Work to complete: Only the lines from the one containing "مختلف کاخ، اقدامات" through the last line below belong in your copy; transcribe them exactly and omit any pictures.

Extracted data entries:

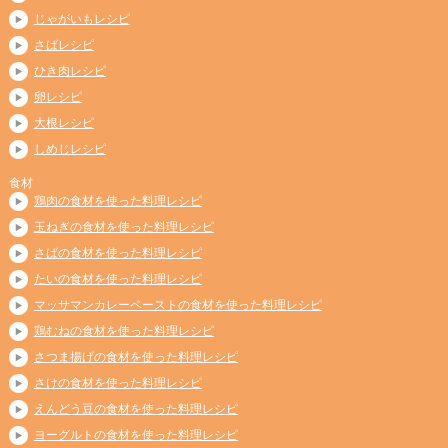
じゃがいもレシピ
さばレシピ
ひき肉レシピ
卵レシピ
大根レシピ
しめじレシピ
食材
鶏肉の食材を使った料理レシピ
玉ねぎの食材を使った料理レシピ
さばの食材を使った料理レシピ
たいの食材を使った料理レシピ
マッサマンカレーペーストの食材を使った料理レシピ
鶏むねの食材を使った料理レシピ
さつま揚げの食材を使った料理レシピ
さけの食材を使った料理レシピ
えんどう豆の食材を使った料理レシピ
ヨーグルトの食材を使った料理レシピ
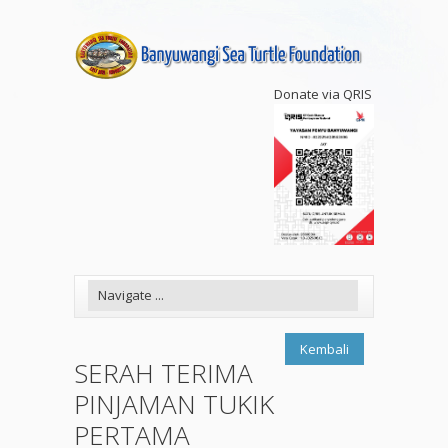
Donate via QRIS
Kembali
SERAH TERIMA
PINJAMAN TUKIK
PERTAMA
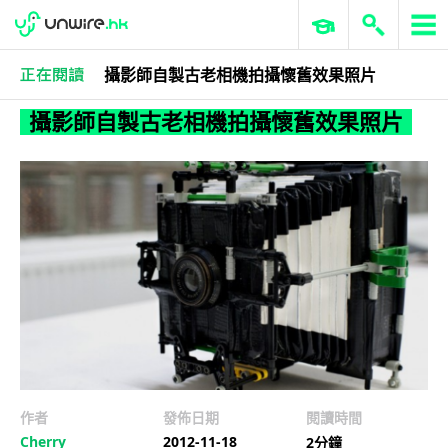
攝影師自製古老相機拍攝懷舊效果照片
作者忘記分類
攝影師自製古老相機拍攝懷舊效果照片
作者
發佈日期
閱讀時間
Cherry
2012-11-18
2分鐘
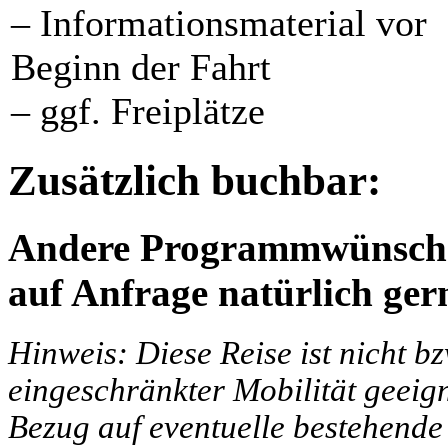
– Informationsmaterial vor
Beginn der Fahrt
– ggf. Freiplätze
Zusätzlich buchbar:
Andere Programmwünsche 
auf Anfrage natürlich ger
Hinweis: Diese Reise ist nicht b
eingeschränkter Mobilität geeign
Bezug auf eventuelle bestehende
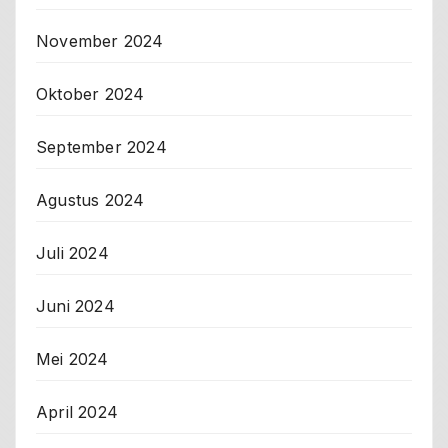
November 2024
Oktober 2024
September 2024
Agustus 2024
Juli 2024
Juni 2024
Mei 2024
April 2024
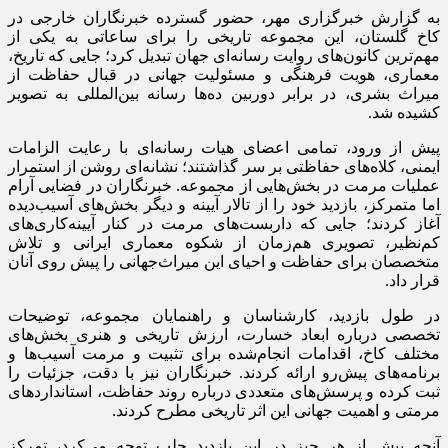
به گزارش خبرگزاری مهر، حضور گسترده خبرنگاران خارجی در
کاخ گلستان، این مجموعه تاریخی را برای ساعاتی به یکی از
مهم‌ترین کانون‌های روایت رسانه‌ای جهان تبدیل کرد؛ جایی که تاریخ،
معماری، هویت فرهنگی و مسئولیت جهانی در قبال حفاظت از
میراث بشری، در برابر دوربین ده‌ها رسانه بین‌المللی به تصویر
کشیده شد.
پیش از ورود، تمامی اعضای هیات رسانه‌ای با رعایت الزامات
ایمنی، کلاه‌های حفاظتی بر سر گذاشتند؛ نشانه‌ای روشن از استمرار
عملیات مرمت در بخش‌هایی از مجموعه. خبرنگاران در فضایی آرام
اما متمرکز، بازدید خود را از تالار آیینه و دیگر بخش‌های آسیب‌دیده
آغاز کردند؛ جایی که داربست‌های مرمت در کنار آیینه‌کاری‌های
کم‌نظیر، تصویری هم‌زمان از شکوه معماری ایرانی و تلاش
متخصصان برای حفاظت و احیای این میراث‌جهانی را پیش روی آنان
قرار داد.
در طول بازدید، کارشناسان و راهنمایان مجموعه، توضیحات
تخصصی درباره ابعاد خسارت، ارزش تاریخی و هنری بخش‌های
مختلف کاخ، اقدامات انجام‌شده برای تثبیت و مرمت آسیب‌ها و
برنامه‌های پیش‌رو ارائه کردند. خبرنگاران نیز با دقت، جزئیات را
ثبت کرده و پرسش‌های متعددی درباره روند حفاظت، استانداردهای
مرمتی و اهمیت جهانی این اثر تاریخی مطرح کردند.
آنچه بیش از هر چیز در این بازدید جلب توجه می‌کرد، تمرکز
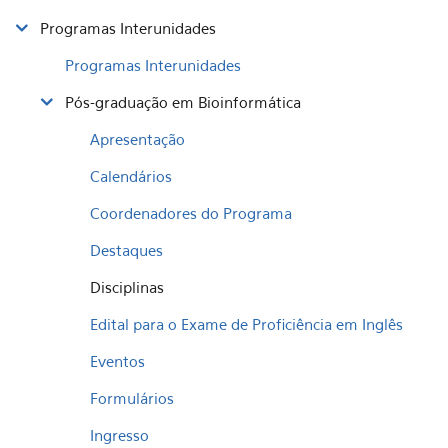
Programas Interunidades
Programas Interunidades
Pós-graduação em Bioinformática
Apresentação
Calendários
Coordenadores do Programa
Destaques
Disciplinas
Edital para o Exame de Proficiência em Inglês
Eventos
Formulários
Ingresso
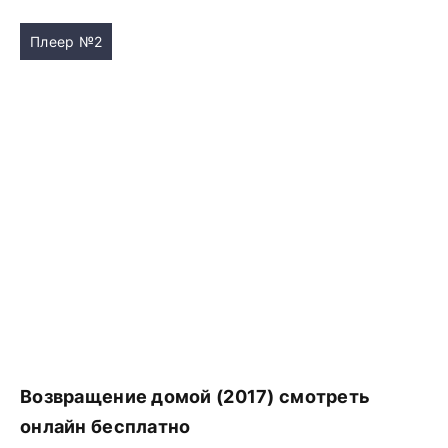
Плеер №2
Возвращение домой (2017) смотреть
онлайн бесплатно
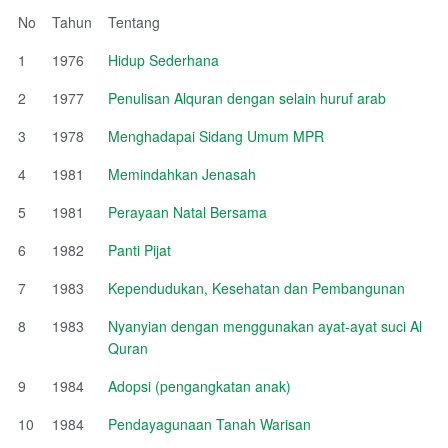
No
Tahun
Tentang
1
1976
Hidup Sederhana
2
1977
Penulisan Alquran dengan selain huruf arab
3
1978
Menghadapai Sidang Umum MPR
4
1981
Memindahkan Jenasah
5
1981
Perayaan Natal Bersama
6
1982
Panti Pijat
7
1983
Kependudukan, Kesehatan dan Pembangunan
8
1983
Nyanyian dengan menggunakan ayat-ayat suci Al
Quran
9
1984
Adopsi (pengangkatan anak)
10
1984
Pendayagunaan Tanah Warisan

Response:
مختلف کاخ، اقدامات انجام‌شده برای تثبیت و مرمت آسیب‌ها و
برنامه‌های پیش‌رو ارائه کردند. خبرنگاران نیز با دقت، جزئیات را
ثبت کرده و پرسش‌های متعددی درباره روند حفاظت، استانداردهای
مرمتی و اهمیت جهانی این اثر تاریخی مطرح کردند.
آنچه بیش از هر چیز در این بازدید جلب توجه می‌کرد، تمرکز
Programas Interunidades
Programas Interunidades
Pós-graduação em Bioinformática
Apresentação
Calendários
Coordenadores do Programa
Destaques
Disciplinas
Edital para o Exame de Proficiência em Inglês
Eventos
Formulários
Ingresso
Плеер №2
Возвращение домой (2017) смотреть
онлайн бесплатно
No
Tahun
Tentang
1
1976
Hidup Sederhana
2
1977
Penulisan Alquran dengan selain huruf arab
3
1978
Menghadapai Sidang Umum MPR
4
1981
Memindahkan Jenasah
5
1981
Perayaan Natal Bersama
6
1982
Panti Pijat
7
1983
Kependudukan, Kesehatan dan Pembangunan
8
1983
Nyanyian dengan menggunakan ayat-ayat suci Al
Quran
9
1984
Adopsi (pengangkatan anak)
10
1984
Pendayagunaan Tanah Warisan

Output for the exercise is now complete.